Overview The Department of Music serves students who are interested in many kinds of music. Academic courses and performance instruction are available, from introductory courses, requiring no previous musical study, to advanced work for ambitious majors.

The academic faculty includes historians, ethnomusicologists, theorists, and composers. Academic courses address the historical development of music, relations between music and cultural contexts, and the concepts and materials of music. The department offers opportunities for study in Western European art music, acoustic composition, computer music, jazz, popular music, African music, and other traditions of world music.

The performance faculty includes an orchestral conductor, a choral conductor, the director of the African Drum and Dance Ensemble, and several jazz musicians, along with instructors for strings, brass, winds, percussion, piano, harp, guitar and voice. In addition to private lessons, we offer some small ensembles and often have specialized courses such as jazz improvisation.

The department offers courses for non-majors ranging from an introduction to music, basic music theory, and keyboard skills, to special topics such as the history of jazz, black popular performance, orchestral music, Bach, Beethoven, opera and composition.
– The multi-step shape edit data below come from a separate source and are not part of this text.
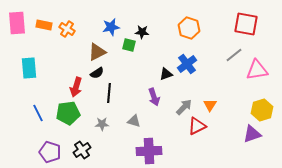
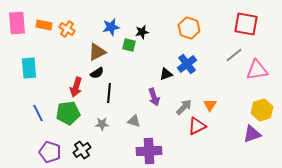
black star: rotated 16 degrees counterclockwise
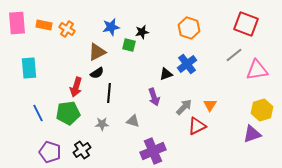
red square: rotated 10 degrees clockwise
gray triangle: moved 1 px left
purple cross: moved 4 px right; rotated 20 degrees counterclockwise
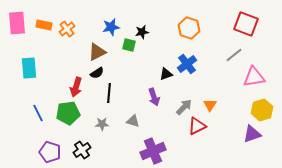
orange cross: rotated 21 degrees clockwise
pink triangle: moved 3 px left, 7 px down
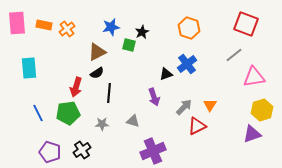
black star: rotated 16 degrees counterclockwise
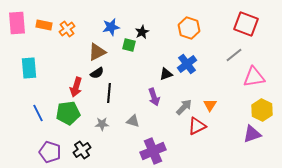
yellow hexagon: rotated 15 degrees counterclockwise
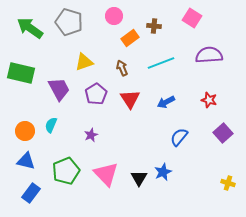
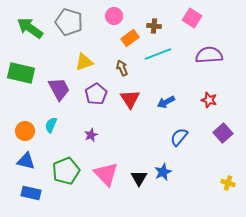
cyan line: moved 3 px left, 9 px up
blue rectangle: rotated 66 degrees clockwise
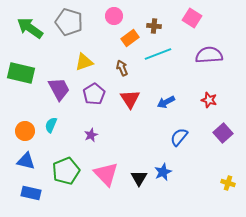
purple pentagon: moved 2 px left
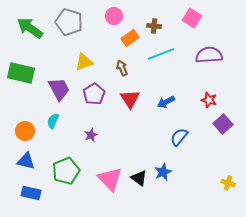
cyan line: moved 3 px right
cyan semicircle: moved 2 px right, 4 px up
purple square: moved 9 px up
pink triangle: moved 4 px right, 5 px down
black triangle: rotated 24 degrees counterclockwise
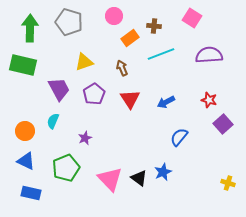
green arrow: rotated 56 degrees clockwise
green rectangle: moved 2 px right, 8 px up
purple star: moved 6 px left, 3 px down
blue triangle: rotated 12 degrees clockwise
green pentagon: moved 3 px up
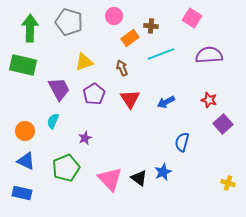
brown cross: moved 3 px left
blue semicircle: moved 3 px right, 5 px down; rotated 24 degrees counterclockwise
blue rectangle: moved 9 px left
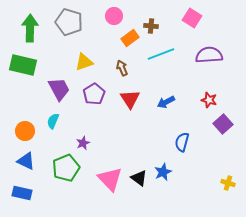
purple star: moved 2 px left, 5 px down
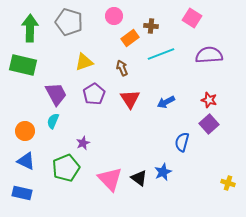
purple trapezoid: moved 3 px left, 5 px down
purple square: moved 14 px left
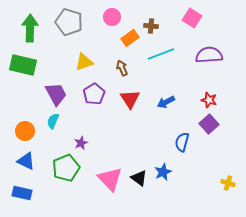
pink circle: moved 2 px left, 1 px down
purple star: moved 2 px left
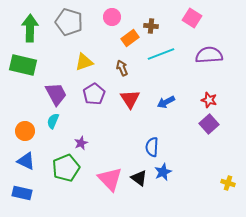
blue semicircle: moved 30 px left, 5 px down; rotated 12 degrees counterclockwise
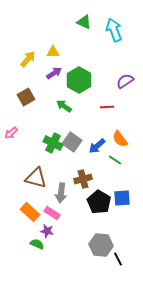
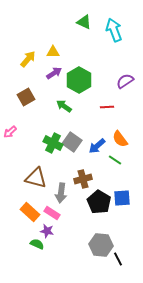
pink arrow: moved 1 px left, 1 px up
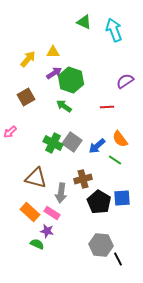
green hexagon: moved 8 px left; rotated 10 degrees counterclockwise
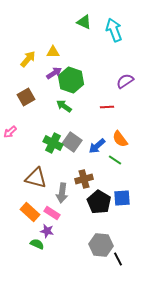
brown cross: moved 1 px right
gray arrow: moved 1 px right
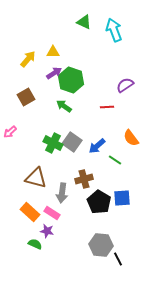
purple semicircle: moved 4 px down
orange semicircle: moved 11 px right, 1 px up
green semicircle: moved 2 px left
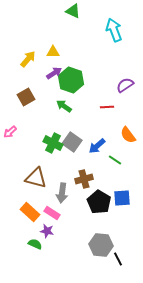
green triangle: moved 11 px left, 11 px up
orange semicircle: moved 3 px left, 3 px up
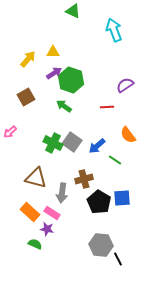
purple star: moved 2 px up
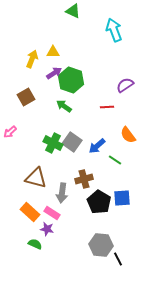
yellow arrow: moved 4 px right; rotated 18 degrees counterclockwise
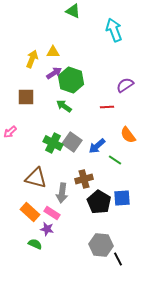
brown square: rotated 30 degrees clockwise
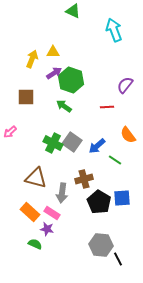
purple semicircle: rotated 18 degrees counterclockwise
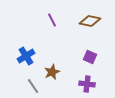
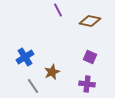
purple line: moved 6 px right, 10 px up
blue cross: moved 1 px left, 1 px down
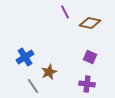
purple line: moved 7 px right, 2 px down
brown diamond: moved 2 px down
brown star: moved 3 px left
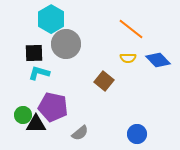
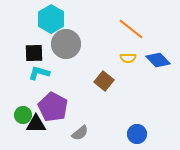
purple pentagon: rotated 16 degrees clockwise
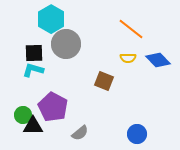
cyan L-shape: moved 6 px left, 3 px up
brown square: rotated 18 degrees counterclockwise
black triangle: moved 3 px left, 2 px down
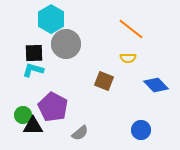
blue diamond: moved 2 px left, 25 px down
blue circle: moved 4 px right, 4 px up
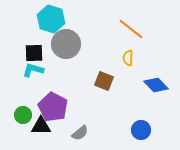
cyan hexagon: rotated 12 degrees counterclockwise
yellow semicircle: rotated 91 degrees clockwise
black triangle: moved 8 px right
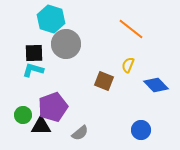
yellow semicircle: moved 7 px down; rotated 21 degrees clockwise
purple pentagon: rotated 24 degrees clockwise
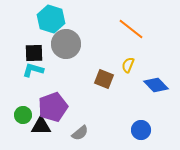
brown square: moved 2 px up
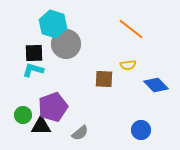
cyan hexagon: moved 2 px right, 5 px down
yellow semicircle: rotated 119 degrees counterclockwise
brown square: rotated 18 degrees counterclockwise
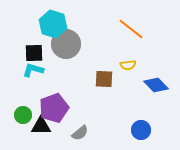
purple pentagon: moved 1 px right, 1 px down
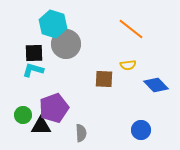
gray semicircle: moved 1 px right; rotated 54 degrees counterclockwise
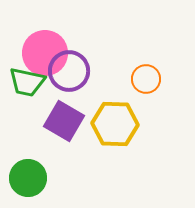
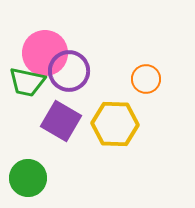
purple square: moved 3 px left
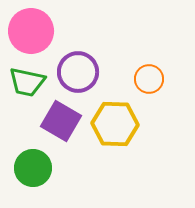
pink circle: moved 14 px left, 22 px up
purple circle: moved 9 px right, 1 px down
orange circle: moved 3 px right
green circle: moved 5 px right, 10 px up
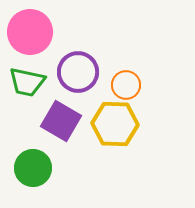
pink circle: moved 1 px left, 1 px down
orange circle: moved 23 px left, 6 px down
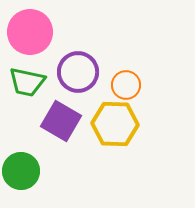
green circle: moved 12 px left, 3 px down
Courses for majors cover a wide range of topics in ethnomusicology, music history, theory, and composition, including the use of new technologies. We also offer courses in special topics such as performance practice, music of the black Atlantic, women and music, the ethnography of performance, musical aesthetics and multimedia composition. Many courses have no prerequisites; courses at the 300 level and above require knowledge of music notation or have other prerequisites.

Individual performance instruction for credit is available for many instruments and voice. Students receive academic credit for participation in faculty-directed ensembles, which include the Symphony orchestra, University Singers, African Drum and Dance Ensemble, Wind Ensemble, Jazz Ensemble, Early Music Ensemble, New Music Ensemble, and various other ensembles. In addition there are numerous student-directed and community performance groups, including singing groups such as the Glee Club, Women’s Chorus, and Black Voices.

Faculty The department has an exceptionally strong faculty of innovative scholars and composers. The outstanding faculty in music composition, have received numerous commissions and awards, including those from the National Endowment for the Arts. Members of the history, ethnomusicology, and theory faculty have published influential articles in anthologies and in prominent journals such as the Journal of the American Musicological Society, Ethnomusicology, Music Theory Spectrum, and Cambridge Opera Journal.

The department’s scholars cover a broad range of approaches, including nineteenth century, Italian opera, jazz, African music and ethnomusicology, recent American music, aesthetics, performance theory, feminist criticism, and gender studies. Composers offer courses in music composition, theory, new technologies, and analysis, while full-time conductors offer conducting as well as other courses.

The department also has over thirty experienced performance instructors. They have made commercial recordings and offer an exciting series of both traditional and new works on the annual McIntire Chamber Series. They also contribute to the vitality of the musical life both at UVa and in the larger community.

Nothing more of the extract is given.